We travelled for less than ten minutes, then were hustled stumbling from the car into the lobby of what I assumed was a projects block. A shuddering graffiti’d lift that stank of urine and hash took us up to the twentieth floor. The Russian checked the landing before we crossed to the unnumbered door of a flat. From a floor below someone was singing with a karaoke machine, Paul McCartney’s ‘Simply Having a Wonderful Christmas Time’, completely out of tune. ‘Beyond doubt the worst Christmas song ever written,’ New York said to me, quietly. ‘Like a request to God to end the universe. Watch your step there.’

Inside was dismal second-hand furniture, threadbare carpet, a spartan bathroom with exposed pipes and the side of the tub missing, and a tiny but surprisingly clean blue and white kitchen off the living room. Smells of Chinese take-out and empty beer bottles and stale cigarette smoke. A dartboard broken almost completely in two leaned in a corner. The living room’s one large window gave a view over night-time London: St Paul’s; Canary Wharf; the Eye; the Gherkin. A sprawl of lights under the low soft cloud. The beauty of it hurt my heart for a moment, the way the Christmas tree in the diner used to when my dad turned the fairy lights on for the first time. To the left of the window a glass door opened onto a narrow balcony occupied by a rusty bike frame and a broken clothes rack. It was just after two a.m. The rain had stopped. I thought, This is the way of it: a place turns out to be the place you die.

They shut us in the living room and went into murmuring confab in the hall. Mainly New York, by the sound of it. Cloquet had turned how terrified he was into simmering fury. He tried the door to the balcony, which wasn’t locked, and did us no good, unless we wanted to jump twenty storeys. Jumping twenty storeys wouldn’t kill me – or Zoë – but even with wulf’s recuperative powers it would be a while before we got up from the concrete. I walked back and forth with Zoë, rocking her. In a minute or two she was asleep. I was thinking about what she meant in this situation. In this situation she meant they could make me do whatever they wanted. There was no end to the things they could make me do. (How come? Hadn’t I hardened my heart to her?) I started thinking about these things. I thought about how slowly time would pass once they began. I thought about how familiar the drab room would become, the broken dartboard, the faux leather couch with the stuffing coming out, the oil stain on the green carpet. I thought how familiar they would become, the two men, the feel of their hands and mouths and cocks, the sound of their voices, the unique smell of their violence. I thought how if they were WOCOP – even ex-WOCOP – they’d have silver ammunition or the means to cut my head off. That meant they’d do whatever they wanted to do knowing that when they’d had enough, when they were sick of me, they could kill me, and that would be that. I imagined Jacqueline showing the footage to my son. I’m sure you must have been thinking maman will be coming for you. Well, as you can see, she won’t be, now.
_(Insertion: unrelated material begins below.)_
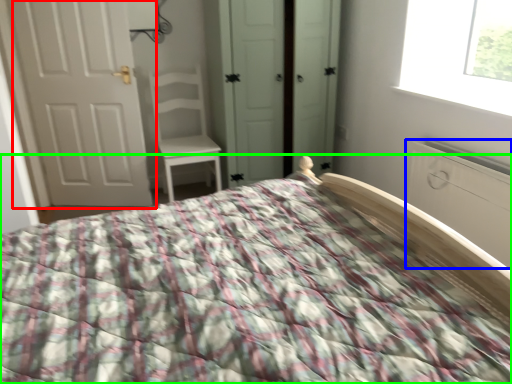 Question: Considering the real-world distances, which object is closest to door (highlighted by a red box)? armoire (highlighted by a blue box) or bed (highlighted by a green box).

Choices:
 (A) armoire
 (B) bed

Answer: (B) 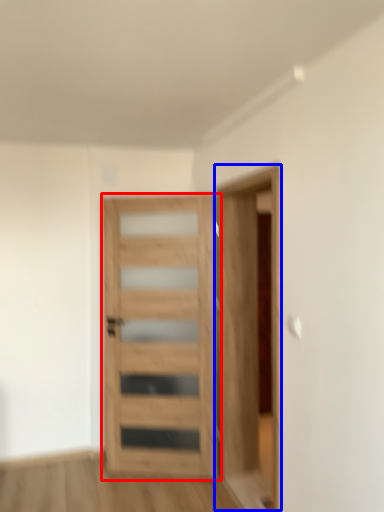 Question: Which point is closer to the camera, door (highlighted by a red box) or garage door (highlighted by a blue box)?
I hadn’t realised but while all this was going through my head I’d been scouring the place for any kind of weapon. There was a bread knife in one of the kitchen drawers. A sharp little fruit knife in another. I filled the electric kettle and put it on. That would be boiling water, if I could get to it. There was nothing else. I gave Cloquet the bread knife. He tore the lining of his jacket and slid it in. I tried the fruit knife in my jeans back pocket but it cut into me if I sat down. In the end I put it in my jacket pocket and told myself I’d have to make whatever move before they made me take it off.

All with a baby strapped to me.

The kettle switched itself off just as they came back in.

‘Okay,’ New York said, taking a seat at the battered dining table and giving us another delighted smile. ‘Who wants to start?’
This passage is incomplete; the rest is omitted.